Please reproduce the line containing "Smartphones, tablettes et accessoires adaptés" and every line after it in the records below, exactly and with nothing else.

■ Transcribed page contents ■
------

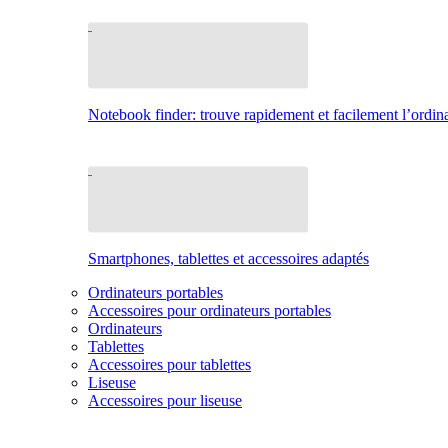
Notebook finder: trouve rapidement et facilement l’ordina
Smartphones, tablettes et accessoires adaptés
Ordinateurs portables
Accessoires pour ordinateurs portables
Ordinateurs
Tablettes
Accessoires pour tablettes
Liseuse
Accessoires pour liseuse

------

■ The answer ■
Smartphones, tablettes et accessoires adaptés
Ordinateurs portables
Accessoires pour ordinateurs portables
Ordinateurs
Tablettes
Accessoires pour tablettes
Liseuse
Accessoires pour liseuse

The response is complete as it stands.